Ayat 49 at Taubah mengisahkan tentang orang-orang munafik yang mencari-cari alasan untuk menghindari kewajiban, khususnya dalam konteks ayat ini adalah perang Tabuk. Mereka membuat alasan agar tidak ikut serta dalam jihad dengan dalih-dalih tertentu.
Makna Ayat 49 at Taubah
1. Alasan Palsu
Orang-orang munafik meminta izin kepada Rasulullah ﷺ agar tidak ikut berperang dengan alasan ingin menghindari “fitnah” (godaan) wanita. Ini merujuk pada kekhawatiran mereka terhadap keindahan wanita-wanita Romawi yang ditemui saat perang. Tetapi, alasan ini hanyalah dalih atau tipu muslihat untuk menghindari tanggung jawab jihad.

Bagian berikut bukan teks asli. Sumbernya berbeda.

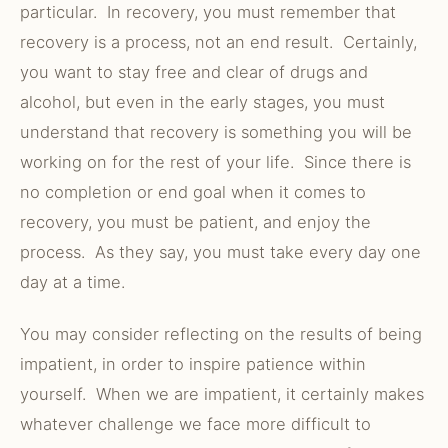
particular. In recovery, you must remember that
recovery is a process, not an end result. Certainly,
you want to stay free and clear of drugs and
alcohol, but even in the early stages, you must
understand that recovery is something you will be
working on for the rest of your life. Since there is
no completion or end goal when it comes to
recovery, you must be patient, and enjoy the
process. As they say, you must take every day one
day at a time.
You may consider reflecting on the results of being
impatient, in order to inspire patience within
yourself. When we are impatient, it certainly makes
whatever challenge we face more difficult to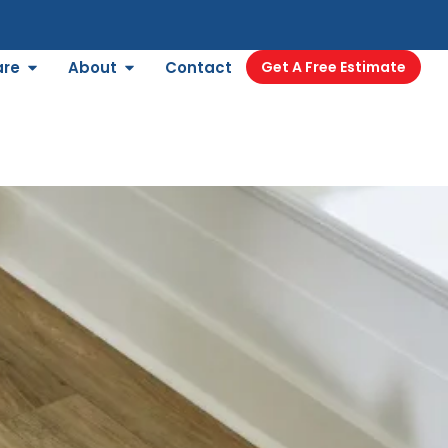
are
About
Contact
Get A Free Estimate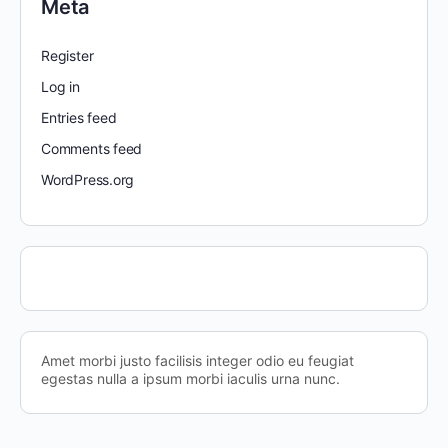
Meta
Register
Log in
Entries feed
Comments feed
WordPress.org
Amet morbi justo facilisis integer odio eu feugiat
egestas nulla a ipsum morbi iaculis urna nunc.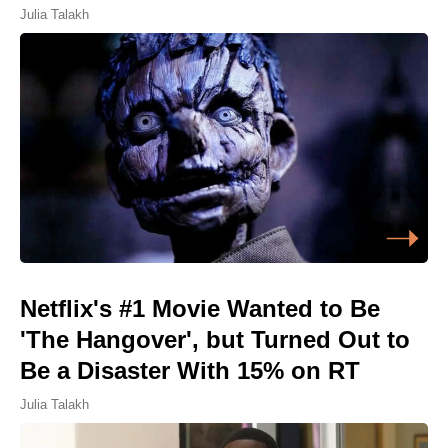
Julia Talakh
Netflix's #1 Movie Wanted to Be
'The Hangover', but Turned Out to
Be a Disaster With 15% on RT
Julia Talakh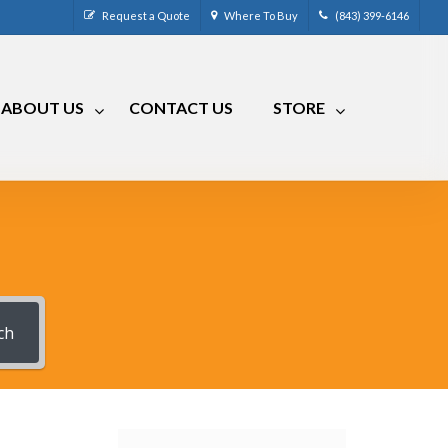
Request a Quote
Where To Buy
(843) 399-6146
ABOUT US
CONTACT US
STORE
CM-4
CRR-50LP
CM-7
CRRA-50
CM-7 Compact
CRMA-50
CM-8
CRMA-30
CM-9
ch
RLC
RVCM-7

2. Hakikat Fitnah yang Sebenarnya
Allah menjelaskan bahwa justru dengan sikap mereka itu, mereka telah terjatuh ke dalam fitnah yang lebih besar, yaitu fitnah kemunafikan dan ketidaktaatan kepada Allah dan Rasul-Nya. Fitnah sejati adalah ketika hati mereka dipenuhi kemunafikan, bukan fitnah yang mereka sebutkan (godaan wanita).
3. Azab yang Menanti
Allah mengingatkan bahwa neraka Jahanam telah mengepung orang-orang kafir. Ini menunjukkan betapa beratnya azab yang akan diterima oleh mereka yang pura-pura beriman, padahal sejatinya mereka tidak taat kepada perintah Allah dan Rasul-Nya.
Pelajaran dari Ayat Ini
1. Hindari Dalih dan Alasan Palsu
Jangan membuat alasan yang tidak benar untuk menghindari kewajiban agama. Sering kali, manusia berdalih dengan “kesibukan” atau “takut tergoda” untuk meninggalkan shalat, sedekah, atau dakwah, padahal hakikatnya mereka sedang menghindar dari kewajiban.

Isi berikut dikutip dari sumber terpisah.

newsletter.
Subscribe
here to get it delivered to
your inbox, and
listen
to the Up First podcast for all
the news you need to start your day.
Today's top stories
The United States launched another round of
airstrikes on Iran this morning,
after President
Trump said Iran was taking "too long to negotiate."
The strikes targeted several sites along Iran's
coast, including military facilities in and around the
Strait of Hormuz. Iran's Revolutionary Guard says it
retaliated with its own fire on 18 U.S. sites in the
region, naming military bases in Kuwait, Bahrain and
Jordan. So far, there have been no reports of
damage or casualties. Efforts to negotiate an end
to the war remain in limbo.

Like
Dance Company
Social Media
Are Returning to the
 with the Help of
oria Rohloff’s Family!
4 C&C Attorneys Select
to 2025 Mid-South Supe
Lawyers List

2.Hati-hati dengan Fitnah Kemunafikan
Membuat alasan palsu tanpa sadar bisa membuat seseorang terjerumus ke dalam sikap munafik. Ini berbahaya, karena munafik diancam dengan azab neraka yang lebih pedih daripada orang kafir biasa.
3.Ketaatan Lebih Utama daripada Rasa Takut
Jika ada perintah Allah, seperti jihad, shalat, atau kewajiban lain, jangan biarkan rasa takut, ragu, atau alasan pribadi menjadi penghalang. Ketaatan kepada Allah harus didahulukan dari ketakutan duniawi.
سَمِعْنَا وَاَ طَعْنَا غُفْرَا نَكَ رَبَّنَا وَاِ لَيْكَ الْمَصِيْرُ
Sami’na wa ato na gufronaka wa ilaikal mashir
“Kami mendengar dan taat, ampunkanlah Ya Rabb kami dan kepada-Mu kami akan kembali….QS Al Baqarah 285.